We can see that within one period (5 seconds) lighttpd spends about 200M cycles in this particular memory-copy operation. In relation to the 5G cycles (assuming that TSC values grow 1G per second, depends on the CPU) recently spent, it is not dominating. The major costs must come from somewhere else. For the client side (fetchurl), the costs are negligible. This is expected because the bulk data transfer happens from server to client.
The further performance analysis comes down to finding good spots for placing GENODE_TRACE_TSC
measurement points.
By tweaking the argument of GENODE_TRACE_TSC
you can get a feel how often a given code path is executed. E.g., the following instrumentation within the libc tells me how often the libc-using application wakes up the remote side (the NIC router).
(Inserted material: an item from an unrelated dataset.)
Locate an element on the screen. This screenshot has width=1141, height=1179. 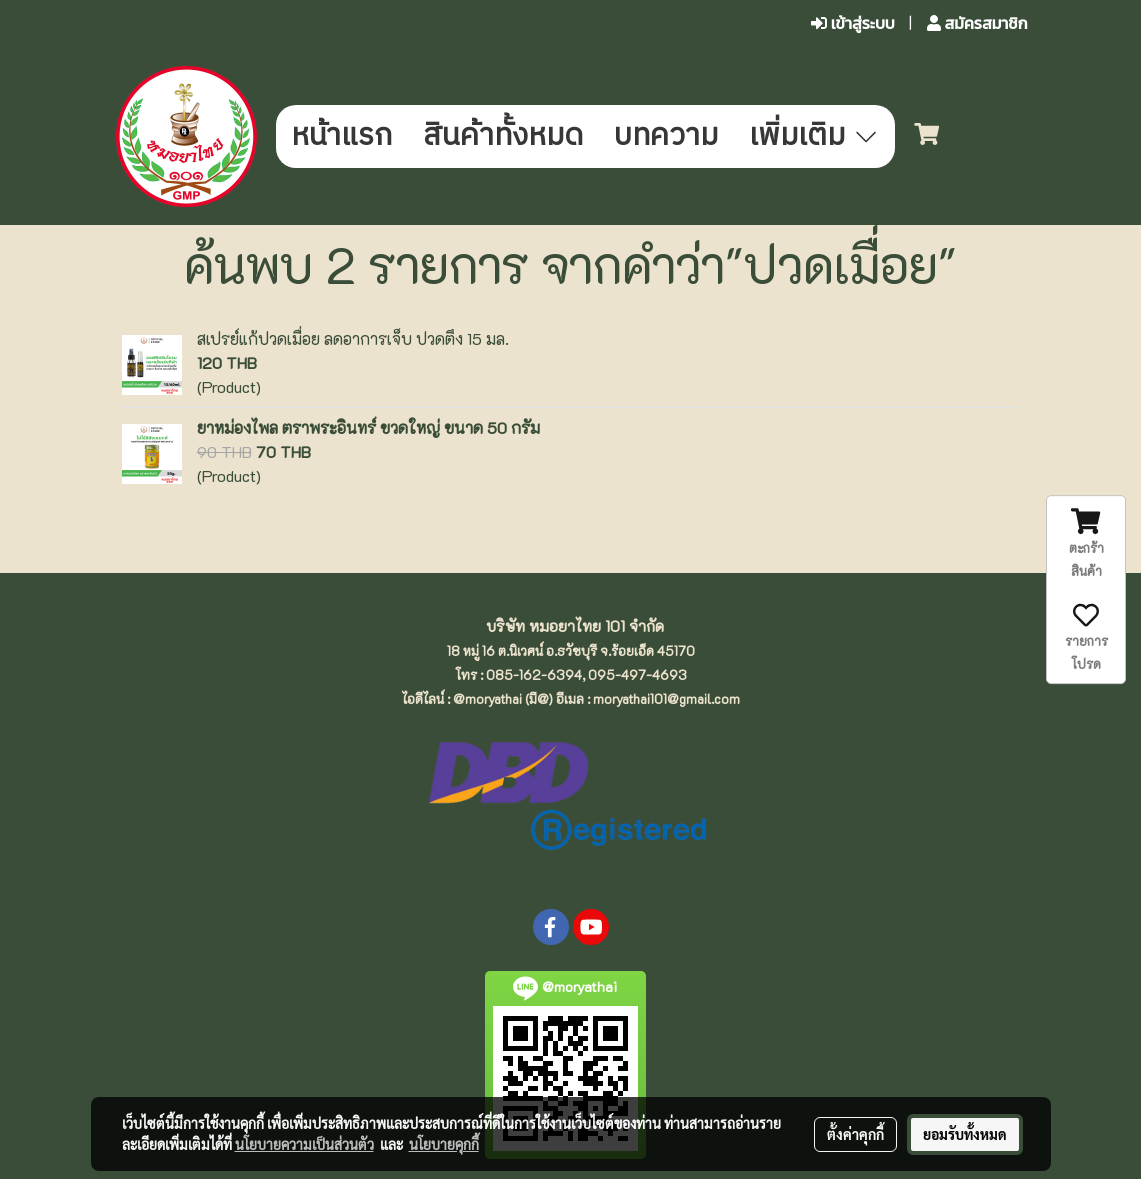
ตั้งค่าคุกกี้ is located at coordinates (855, 1134).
diff --git a/repos/libports/src/lib/libc/internal/kernel.h b/repos/libports/src/lib/libc/internal/kernel.h
index 12617364958..255f7500289 100644
--- a/repos/libports/src/lib/libc/internal/kernel.h
+++ b/repos/libports/src/lib/libc/internal/kernel.h
@@ -726,6 +726,7 @@ struct Libc::Kernel final : Vfs::Read_ready_response_handler,
void wakeup_remote_peers()
{
_libc_env.vfs_env().io().commit();
+ GENODE_LOG_TSC(1000);
}
};
I tweaked the value until I got messages in a rhythm of approx. 1 second. So I can infer that the code is executed 1000 times per second.
Hope that you will find these instruments helpful for your further analysis.